Это произошло в Октябрьском районе нашего «страшного» города, где расположена дамба, а за ней простирается огромный живописный овраг, на дне которого среди густой листвы сереют и краснеют крыши многочисленных частных домов. Рядом с некоторыми крышами в воздух поднимаются струйки, столбики и столбы дыма – это, никого не стесняясь, гонят самогон. Раньше, лет семь-восемь назад, тоже гнали, но тогда преобладали струйки; теперь же, в годы стагнации, небо подпирали по преимуществу дымные столбы, то есть, гнали в основном на продажу. Не занимался самогоноварением, пожалуй, лишь Саня Белкин, поскольку когда-то ушел в буддизм и, сидя в своем частном владении под яблоней (за неимением смоковницы) с утра до вечера пребывал в медитации. Он говорил: «Спиртное само по себе провоцирует желания, а значит, и страдания.

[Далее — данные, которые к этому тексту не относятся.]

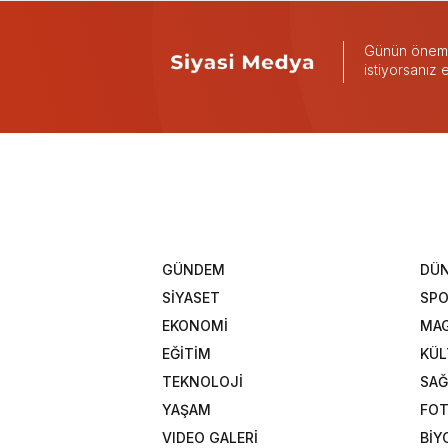
Günün önemli
istiyorsanız
GÜNDEM
DÜ
SİYASET
SP
EKONOMİ
MAG
EĞİTİM
KÜL
TEKNOLOJİ
SAĞ
YAŞAM
FOT
VIDEO GALERİ
BİY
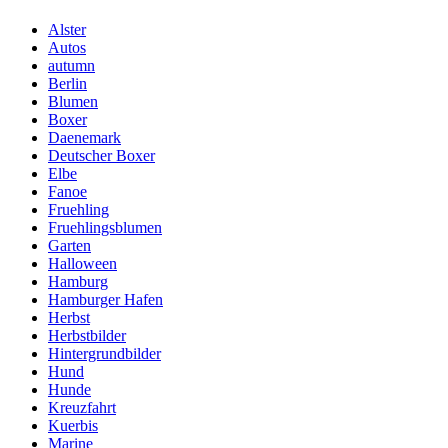
Alster
Autos
autumn
Berlin
Blumen
Boxer
Daenemark
Deutscher Boxer
Elbe
Fanoe
Fruehling
Fruehlingsblumen
Garten
Halloween
Hamburg
Hamburger Hafen
Herbst
Herbstbilder
Hintergrundbilder
Hund
Hunde
Kreuzfahrt
Kuerbis
Marine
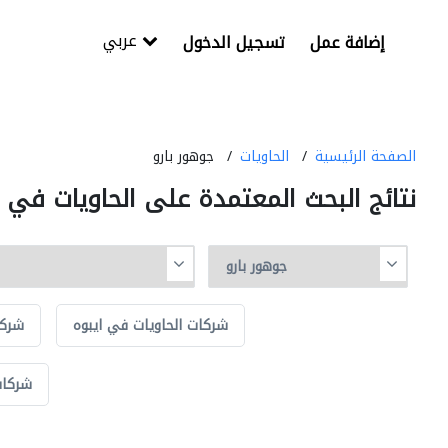
عربي
إضافة عمل
تسجيل الدخول
الصفحة الرئيسية
الحاويات
جوهور بارو
نتائج البحث المعتمدة على الحاويات في 
شركات الحاويات في ايبوه
شركا
شركات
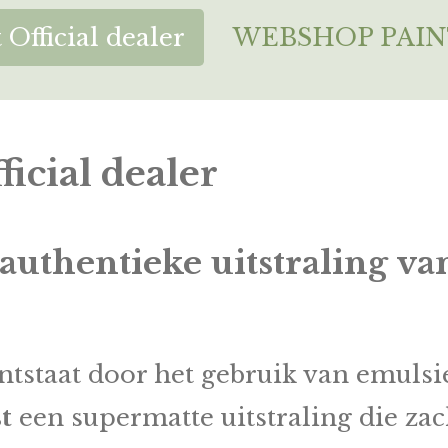
 Official dealer
WEBSHOP PAIN
ficial dealer
authentieke uitstraling v
ntstaat door het gebruik van emulsies
t
een supermatte uitstraling die za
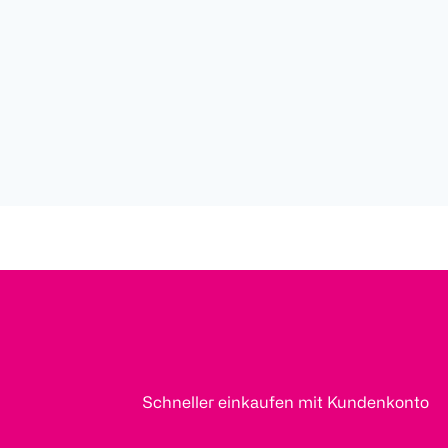
Schneller einkaufen mit Kundenkonto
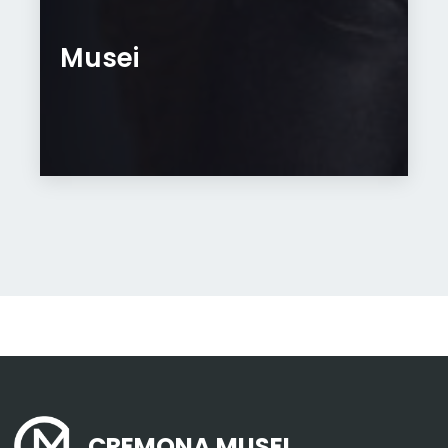
Musei
CREMONA MUSEI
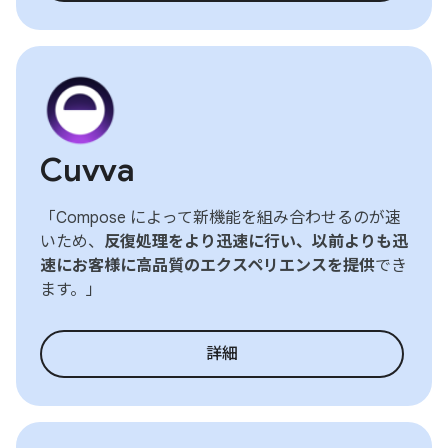
Cuvva
「Compose によって新機能を組み合わせるのが速
いため、
反復処理をより迅速に行い、以前よりも迅
速にお客様に高品質のエクスペリエンスを提供
でき
ます。」
詳細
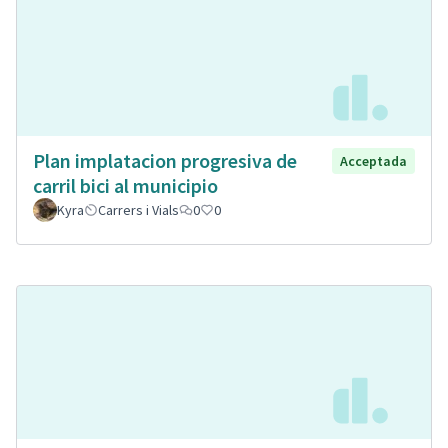
Plan implatacion progresiva de
Acceptada
carril bici al municipio
Kyra
Carrers i Vials
0
0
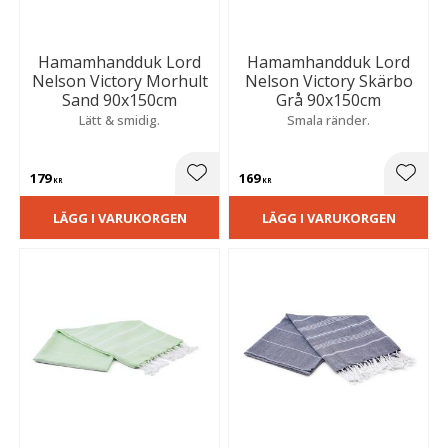
Hamamhandduk Lord
Hamamhandduk Lord
Nelson Victory Morhult
Nelson Victory Skärbo
Sand 90x150cm
Grå 90x150cm
Lätt & smidig.
Smala ränder.
179
169
Lägg till i favoriter
Lägg t
KR
KR
LÄGG I VARUKORGEN
LÄGG I VARUKORGEN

А его производство – это просто безумие, это вечное кружение в колесе сансары!» Однако к женщинам, которые тоже, если вдуматься, «провоцируют желания», Белкин относился не столь сурово и вскоре после моей свадьбы женился. Правда, с умыслом – памятуя о вероисповедании подопечных Кирсана Илюмжинова, взял в жены калмычку Катю. «Долго невесту искал?» – спросил его Ник, – В Элисту, наверное, специально ездил?». Однако Катя жила у нас, в Заводском районе, работала в ресторане поварихой и, между нами говоря, к буддизму относилась «положительно», то есть, клала на него с прибором. Но, имея маленькую дочку на руках, она по-женски хитрила и что-то плела Белкину про буддийские монастыри на ее исторической родине, куда они обязательно поедут все вместе. Она была смешливая, живая, житейски неприхотливая, классно готовила русские борщи и солянки и, честно говоря, после очередной атаки стран «Варшавского блока» я даже завидовал Белкину: повезло же человеку со спутницей жизни!

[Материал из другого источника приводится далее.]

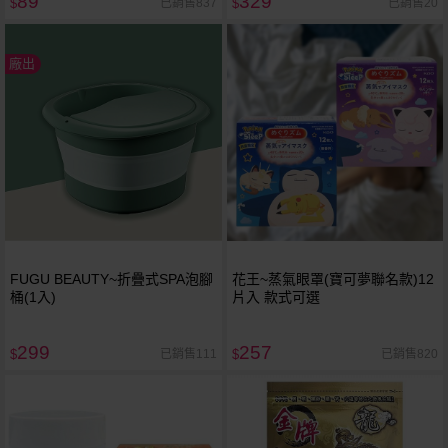
89
329
已銷售837
已銷售20
$
$
廠出
FUGU BEAUTY~折疊式SPA泡腳
花王~蒸氣眼罩(寶可夢聯名款)12
桶(1入)
片入 款式可選
299
257
已銷售111
已銷售820
$
$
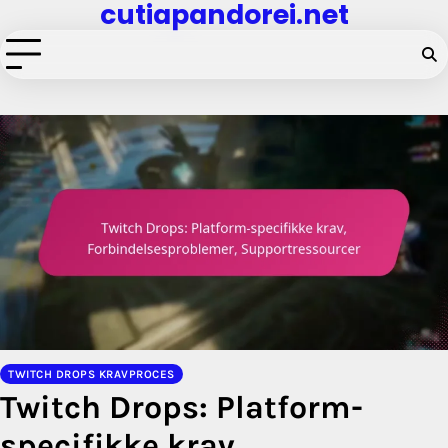
cutiapandorei.net
Skip
to
content
TWITCH DROPS KRAVPROCES
Twitch Drops: Platform-
specifikke krav,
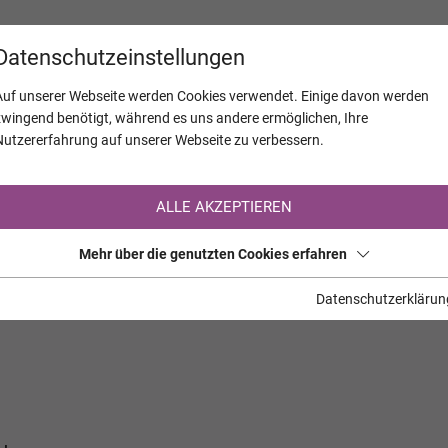
KALENDER
JAHRESTAGE
UNTERNEH
Datenschutzeinstellungen
Auf unserer Webseite werden Cookies verwendet. Einige davon werden
zwingend benötigt, während es uns andere ermöglichen, Ihre
Nutzererfahrung auf unserer Webseite zu verbessern.
Registrierung auf TrauerHilfe.it
ALLE AKZEPTIEREN
Sie sind noch nicht auf TrauerHilfe.it registriert?
Mehr über die genutzten Cookies erfahren
>> zur kostenlosen Registrierung <<
Datenschutzerklärun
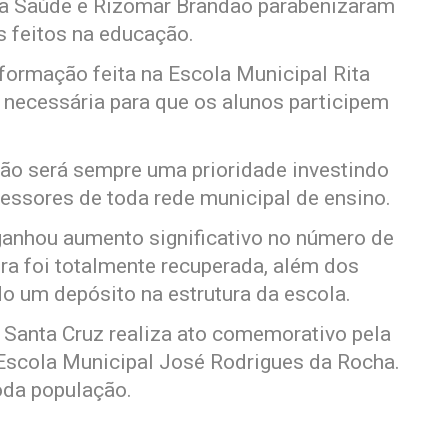
 da Saúde e Rizomar Brandão parabenizaram
s feitos na educação.
sformação feita na Escola Municipal Rita
a necessária para que os alunos participem
ção será sempre uma prioridade investindo
fessores de toda rede municipal de ensino.
ganhou aumento significativo no número de
ra foi totalmente recuperada, além dos
o um depósito na estrutura da escola.
de Santa Cruz realiza ato comemorativo pela
Escola Municipal José Rodrigues da Rocha.
oda população.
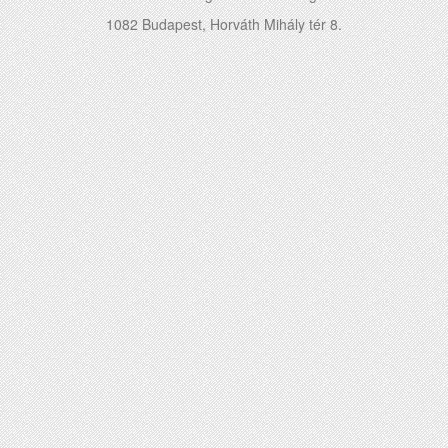
1082 Budapest, Horváth Mihály tér 8.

Катю вместе с дочкой Светочкой нашли на краю оврага, где начинается сосновая роща, переходящая в настоящий лес. Убийц тоже вскоре нашли – это были отец и сын, одни из самых отъявленных самогонщиков в районе, которым после многократного апробирования своей продукции не понравилась соседка-азиатка и ее маленькая дочурка, а тут под рукой оказались топоры, ну и…
Убийство всколыхнуло «страшный город», который загудел, забурлил, дружно призывая кары небесные на головы убийц. Кажется, мы тогда единственный раз за последние годы были единодушны с Горынычем, и тот без разговоров разрешил опубликовать сумбурный (меня буквально корежило, когда писал), но пафосный очерк о состоянии криминальных дел в нашем проклятом промышленном центре. Находились, конечно, и те, кто злобно бурчал о «понаехавших черных», мол, так им и надо, но таких было меньшинство. И только Белкин оставался спокойным, каким-то отрешенным, во всяком случае. Этому спокойствию поразился даже Ник, который вообще-то уважал безукоризненное следование выбранной жизненной стратегии.

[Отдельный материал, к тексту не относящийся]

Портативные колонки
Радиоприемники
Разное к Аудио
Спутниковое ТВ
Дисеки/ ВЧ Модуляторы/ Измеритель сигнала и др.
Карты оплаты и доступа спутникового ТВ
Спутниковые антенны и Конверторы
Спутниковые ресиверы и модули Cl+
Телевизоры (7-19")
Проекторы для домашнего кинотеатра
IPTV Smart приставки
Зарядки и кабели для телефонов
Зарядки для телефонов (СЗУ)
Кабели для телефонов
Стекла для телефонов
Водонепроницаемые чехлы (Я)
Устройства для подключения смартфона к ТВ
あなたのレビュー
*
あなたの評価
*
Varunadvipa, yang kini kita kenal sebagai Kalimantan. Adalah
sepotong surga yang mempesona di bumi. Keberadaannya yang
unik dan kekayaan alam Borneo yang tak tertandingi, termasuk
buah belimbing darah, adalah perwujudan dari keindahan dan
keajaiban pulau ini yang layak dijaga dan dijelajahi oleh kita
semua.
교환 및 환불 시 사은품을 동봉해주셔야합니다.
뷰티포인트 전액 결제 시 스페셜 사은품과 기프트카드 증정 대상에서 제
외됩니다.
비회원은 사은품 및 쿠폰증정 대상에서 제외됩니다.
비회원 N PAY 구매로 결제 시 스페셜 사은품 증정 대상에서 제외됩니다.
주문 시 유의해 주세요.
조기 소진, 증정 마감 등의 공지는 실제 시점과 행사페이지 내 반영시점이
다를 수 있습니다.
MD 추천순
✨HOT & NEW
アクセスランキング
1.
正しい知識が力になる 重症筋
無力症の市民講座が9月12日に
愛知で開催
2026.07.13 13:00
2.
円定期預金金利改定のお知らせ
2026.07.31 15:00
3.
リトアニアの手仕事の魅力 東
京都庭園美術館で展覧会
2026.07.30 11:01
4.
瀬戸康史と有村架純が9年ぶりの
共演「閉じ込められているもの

– Не понимаю, что с ним? – удивлялся Ник, – Ступор, что ли?
Когда же мы спросили об этом Белкина, тот сморщился и тихо проговорил:
– Смерти – нет, неужели вы этого не понимаете? А если есть, то она, возможно, не зло, как принято считать, а как раз наоборот…
– Ну да, ну да… – пробормотал Ник, – Ты вообще-то молодец, я думал, тебе на уколах придется держаться…
Странно, но тогда вдруг захотелось точно также преодолеть банальный ужас перед безносой, стать выше слезного хлюпанья и зубовного скрежета, и я, помнится, во время похорон старался как-то соответствовать невозмутимому Белкину. А тот, как я заметил, с вниманием присматривался к двум черноволосым парням – Катиным братьям, которые прикатили из Элисты на похороны (их родители умерли). Поначалу те тоже были непроницаемы, почти ничего не говорили, но на кладбище, перед опусканием гробов в землю, вдруг разрыдались, заголосили, по бабьи размазывая слезы… Толпа людей (а там была действительно толпа) тоже завыла-заголосила, и меня прошиб вначале тоскливый ужас, а потом и слеза пробила: эх, Катя, Катя… Но перед тем, как глаза подернулись пеленой, я успел заметить, что Саня поморщился, дескать, хреновые буддисты, не довели роль до конца.
И на девятинах, и на сороковинах Белкин был такой же непрошибаемый, за него слезы лила мамаша, которая в калмыцкой невестке души не чаяла, да и в приемной внучке – тоже. Интерес в Белкине проснулся, только когда начался суд. Процесс был открытый, народ ходил туда, как на зрелище, культивируя в душе тот самый праведный гнев. Белкин же со странной улыбочкой разглядывал подсудимых – седого коротко стриженого папашу и долговязого, с длинными сальными патлами и с бегающими глазами сыночка. Дело было ясным и безоблачным, как небо над Испанией, но защита начала вдруг проталкивать тезис о том, что Катя, дескать, имела связь с патлатым сыночком, сама его и соблазнила, а в день убийства закатила сцену, требуя, чтобы тот на ней женился. Ежу было понятно, что ребятам требовались смягчающие обстоятельства, и их высосали из пальца.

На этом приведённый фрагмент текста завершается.